---------- Material supplied ----------

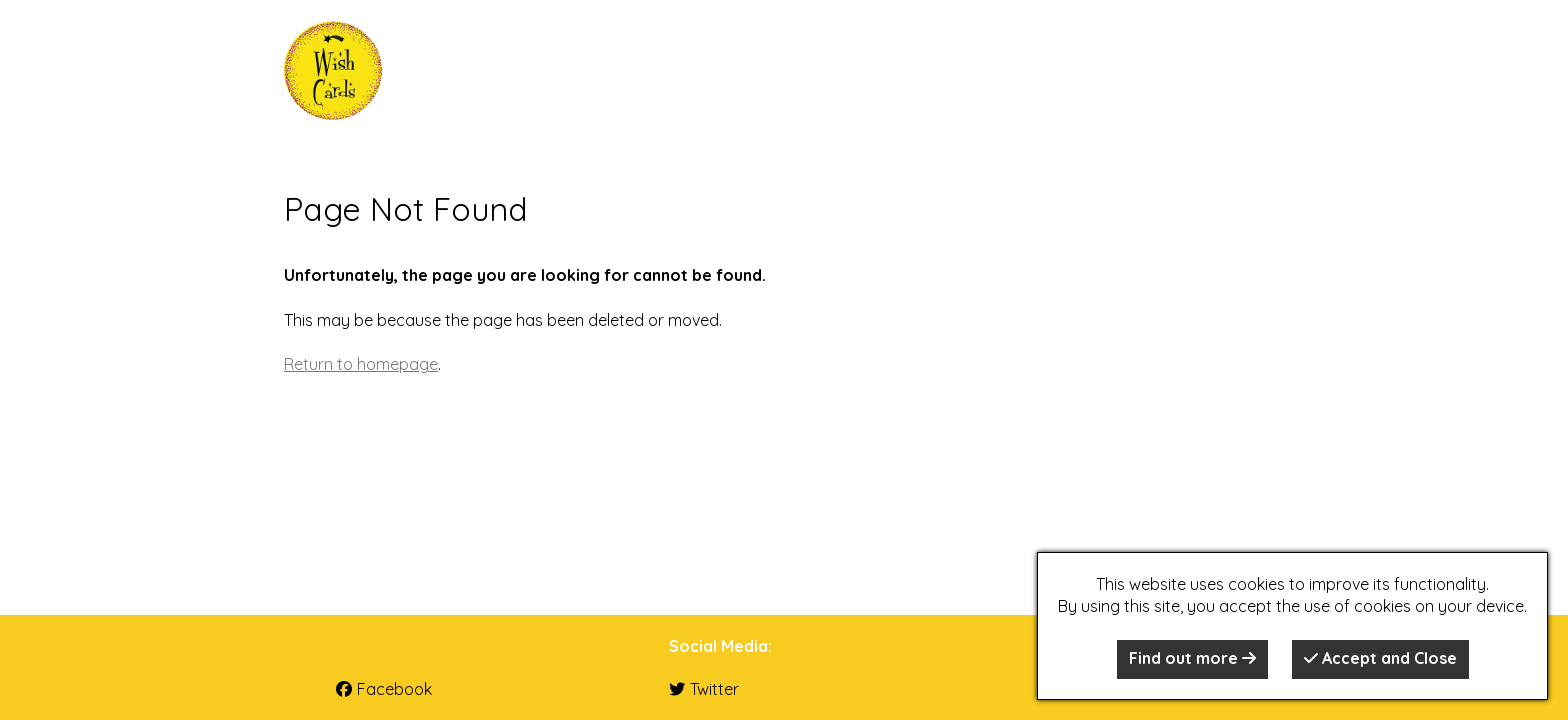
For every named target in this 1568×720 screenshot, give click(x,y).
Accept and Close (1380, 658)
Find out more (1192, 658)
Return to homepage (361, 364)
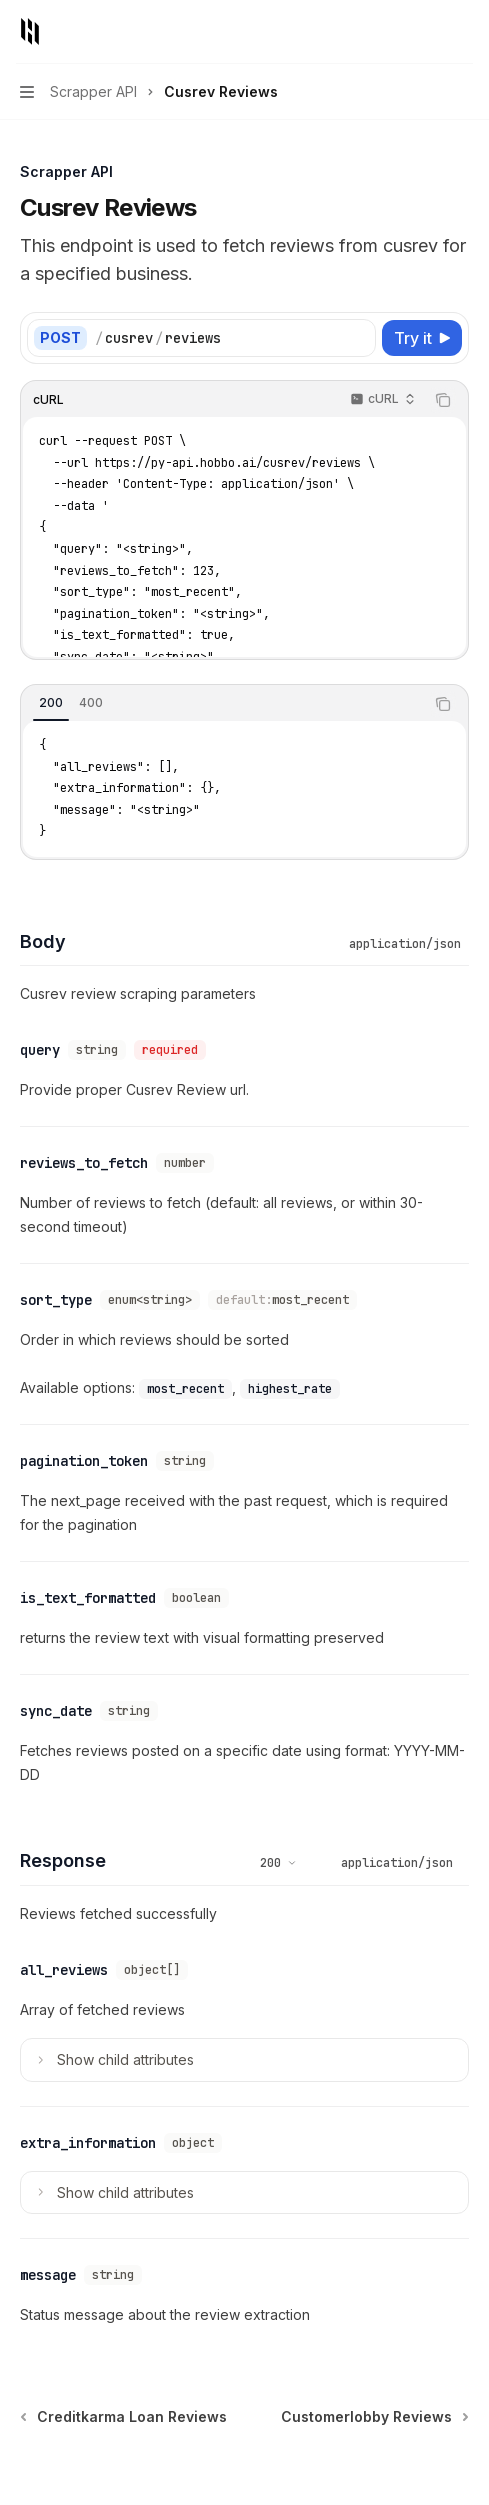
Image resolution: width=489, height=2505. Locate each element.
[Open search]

----------
---------- Material supplied ----------

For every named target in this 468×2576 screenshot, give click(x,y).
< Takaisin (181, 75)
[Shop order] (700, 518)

----------

Your goal:
Reply with the number of lines above in which the word "named" appears, and with nothing else.

Task answer:
2